Confío en que el paciente lector que ha llegado hasta aquí sea también indulgente lo bastante para disculpar el epítome, torpe y en exceso sucinto, de un caso que puso en jaque la pervivencia de la república en Francia y que llegó a ser objeto de una inmensa atención internacional. No es disculparme con él decirle que no era mi propósito rememorar el significado del affaire Dreyfus en sí mismo, sino sólo justificar porqué su principal protagonista merecía el homenaje de ser recordado o, al menos, por qué yo considero obligado hacérselo a quien fue víctima del hecho de que dos ideas de Francia, una revolucionaria y republicana, la otra contrarrevolucionaria y monárquica, se cruzaran en su persona y su circunstancia, transformándolas en su campo de batalla (el lector interesado, aunque apresurado, puede aprehender en parte su significado leyendo las breves páginas que Max Gallo le dedica en su libro Les clés de l’histoire contemporaine; pero si no se conforma con tan poco puede ampliar su información con el extraordinario capítulo 4º que Barbara Tuchman le dedica en su La torre del orgullo).
Obligado no sólo por sacar a la luz la esquizofrenia de la pretendida una e indivisible Nación francesa, en realidad compuesta de varias Francias irreconciliables entre sí; por la catarsis en la que se vio envuelta el conjunto de la sociedad, constreñida a enfrentar bajo la luz pública los demonios que atormentaban y seccionaban su alma; por revelar que para el nacionalismo, el antisemitismo y el clericalismo la república no constituía por sí misma un límite ante el que detenerse, sino, más bien, el límite al que superar; o por levantar acta de cómo Maquiavelo tenía razón al declarar incompatibles los valores que una sociedad declara buenos, ya que incluso a una comunidad que se pretende regida por el derecho y hace profesión de fe democrática le resulta factible sacrificar la inocencia en nombre de la justicia.

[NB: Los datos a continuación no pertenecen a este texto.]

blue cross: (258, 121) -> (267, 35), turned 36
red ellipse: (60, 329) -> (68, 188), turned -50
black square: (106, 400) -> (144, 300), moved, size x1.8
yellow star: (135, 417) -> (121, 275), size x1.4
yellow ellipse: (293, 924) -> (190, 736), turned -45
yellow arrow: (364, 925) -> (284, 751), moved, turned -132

Pero obligado igualmente ante el héroe que supo resistir los embates del patrioterismo teológico, y plantar cara con su dignidad a la violencia que la fuerza ejerció contra él, y porque su caso es un firme recordatorio de que los mismos o parejos asesinos andan sueltos por nuestras sociedades, cebándose de manera más sorda pero igualmente sórdida e injusta contra la parte dreyfusard del judío por siempre errante, el socorrido chivo expiatorio de tantos de los males que nos aquejan.